→ The problem: Please repeat the records beneath this task exactly as they appear, but skip the images.

── Dataset excerpts ──

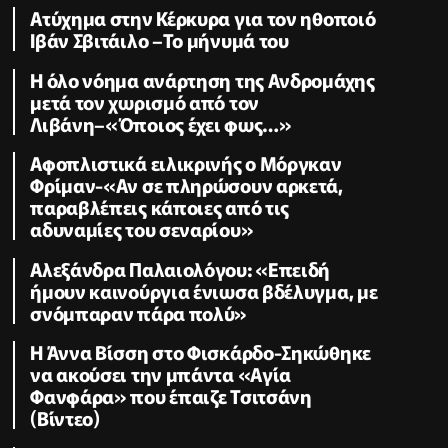
Ατύχημα στην Κέρκυρα για τον ηθοποιό
Ιβάν Σβιτάιλο –Το μήνυμά του
Η όλο νόημα ανάρτηση της Ανδρομάχης
μετά τον χωρισμό από τον
Λιβάνη–«Όποιος έχει φως…»
Αφοπλιστικά ειλικρινής ο Μόργκαν
Φρίμαν-«Αν σε πληρώσουν αρκετά,
παραβλέπεις κάποιες από τις
αδυναμίες του σεναρίου»
Αλεξάνδρα Παλαιολόγου: «Επειδή
ήμουν καινούργια ένιωσα βδέλυγμα, με
σνόμπαραν πάρα πολύ»
Η Άννα Βίσση στο Φισκάρδο-Σηκώθηκε
να ακούσει την μπάντα «Αγία
Φανφάρα» που έπαιζε Τσιτσάνη
(Βίντεο)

───

→ Task solution:
Ατύχημα στην Κέρκυρα για τον ηθοποιό
Ιβάν Σβιτάιλο –Το μήνυμά του
Η όλο νόημα ανάρτηση της Ανδρομάχης
μετά τον χωρισμό από τον
Λιβάνη–«Όποιος έχει φως…»
Αφοπλιστικά ειλικρινής ο Μόργκαν
Φρίμαν-«Αν σε πληρώσουν αρκετά,
παραβλέπεις κάποιες από τις
αδυναμίες του σεναρίου»
Αλεξάνδρα Παλαιολόγου: «Επειδή
ήμουν καινούργια ένιωσα βδέλυγμα, με
σνόμπαραν πάρα πολύ»
Η Άννα Βίσση στο Φισκάρδο-Σηκώθηκε
να ακούσει την μπάντα «Αγία
Φανφάρα» που έπαιζε Τσιτσάνη
(Βίντεο)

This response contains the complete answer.